DESCRIPTION OF THE TASK. Reproduce the records that follow exactly; any picture among them stays out.

RECORDS PROVIDED.
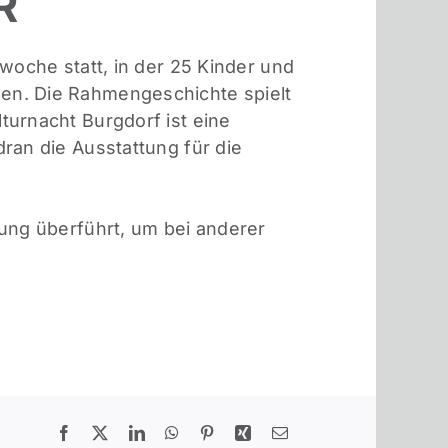
R
woche statt, in der 25 Kinder und
en. Die Rahmengeschichte spielt
turnacht Burgdorf ist eine
ran die Ausstattung für die
ung überführt, um bei anderer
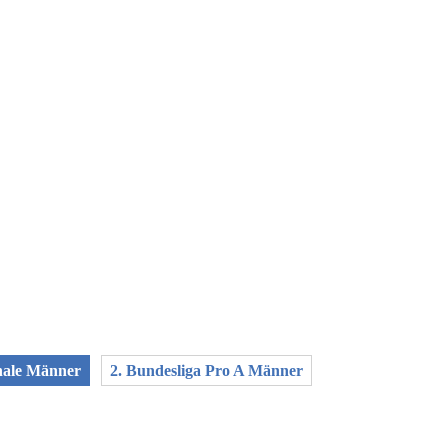
inale Männer
2. Bundesliga Pro A Männer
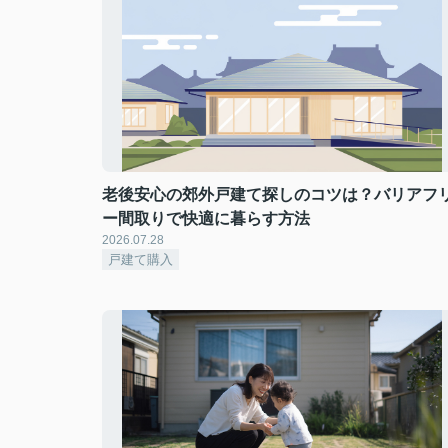
老後安心の郊外戸建て探しのコツは？バリアフ
ー間取りで快適に暮らす方法
2026.07.28
戸建て購入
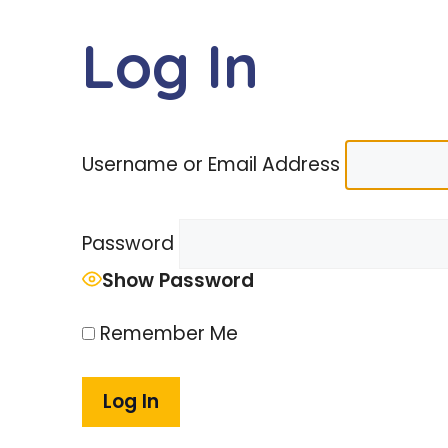
Skip
to
Log In
BEWE
SERV
content
Username or Email Address
Password
Show Password
Remember Me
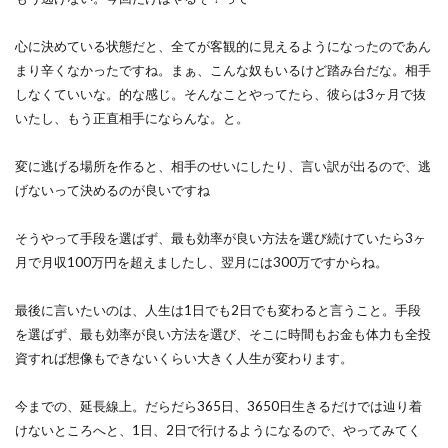
心に決めている状態だと、全てが客観的に見えるようになったのであん
まり辛くなかったですね。まぁ、こんな奴もいるけど踏み台だな。相手
しなくていいな。的な感じ。そんなことやってたら、彼らは3ヶ月で抜
いたし、もう正直相手にならんな。と。
変に逃げる場所を作ると、相手のせいにしたり、言い訳が出るので、逃
げないって決めるのが良いですね
そうやって手段を選ばず、最も効率が良い方法を選び続けていたら3ヶ
月で月収100万円を超えましたし、翌月には300万ですからね。
最後に言いたいのは、人生は1日でも2日でも変わると言うこと。手段
を選ばず、最も効率が良い方法を選び、そこに時間もお金も体力も全投
資すれば想像もできないくらい大きく人生が変わります。
今までの、延長線上。だらだら365日、3650日生きるだけでは辿り着
けないところへと、1日、2日で行けるようになるので、やってみてく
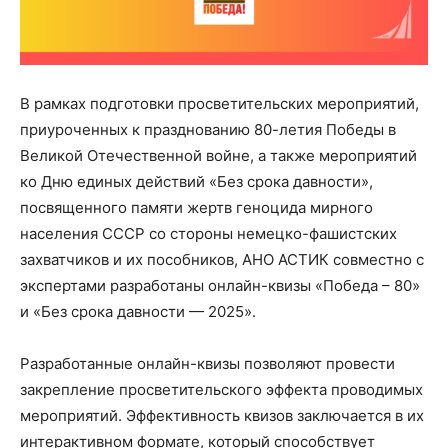
В рамках подготовки просветительских мероприятий,
приуроченных к празднованию 80-летия Победы в
Великой Отечественной войне, а также мероприятий
ко Дню единых действий «Без срока давности»,
посвященного памяти жертв геноцида мирного
населения СССР со стороны немецко-фашистских
захватчиков и их пособников, АНО АСТИК совместно с
экспертами разработаны онлайн-квизы «Победа – 80»
и «Без срока давности — 2025».
Разработанные онлайн-квизы позволяют провести
закрепление просветительского эффекта проводимых
мероприятий. Эффективность квизов заключается в их
интерактивном формате, который способствует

SOLVED EXERCISE.
R
woche statt, in der 25 Kinder und
en. Die Rahmengeschichte spielt
turnacht Burgdorf ist eine
ran die Ausstattung für die
ung überführt, um bei anderer
inale Männer
2. Bundesliga Pro A Männer
老後安心の郊外戸建て探しのコツは？バリアフ
ー間取りで快適に暮らす方法
2026.07.28
戸建て購入
Skip
to
Log In
BEWE
SERV
content
Username or Email Address
Password
Show Password
Remember Me
心に決めている状態だと、全てが客観的に見えるようになったのであん
まり辛くなかったですね。まぁ、こんな奴もいるけど踏み台だな。相手
しなくていいな。的な感じ。そんなことやってたら、彼らは3ヶ月で抜
いたし、もう正直相手にならんな。と。
変に逃げる場所を作ると、相手のせいにしたり、言い訳が出るので、逃
げないって決めるのが良いですね
そうやって手段を選ばず、最も効率が良い方法を選び続けていたら3ヶ
月で月収100万円を超えましたし、翌月には300万ですからね。
最後に言いたいのは、人生は1日でも2日でも変わると言うこと。手段
を選ばず、最も効率が良い方法を選び、そこに時間もお金も体力も全投
資すれば想像もできないくらい大きく人生が変わります。
今までの、延長線上。だらだら365日、3650日生きるだけでは辿り着
けないところへと、1日、2日で行けるようになるので、やってみてく
В рамках подготовки просветительских мероприятий,
приуроченных к празднованию 80-летия Победы в
Великой Отечественной войне, а также мероприятий
ко Дню единых действий «Без срока давности»,
посвященного памяти жертв геноцида мирного
населения СССР со стороны немецко-фашистских
захватчиков и их пособников, АНО АСТИК совместно с
экспертами разработаны онлайн-квизы «Победа – 80»
и «Без срока давности — 2025».
Разработанные онлайн-квизы позволяют провести
закрепление просветительского эффекта проводимых
мероприятий. Эффективность квизов заключается в их
интерактивном формате, который способствует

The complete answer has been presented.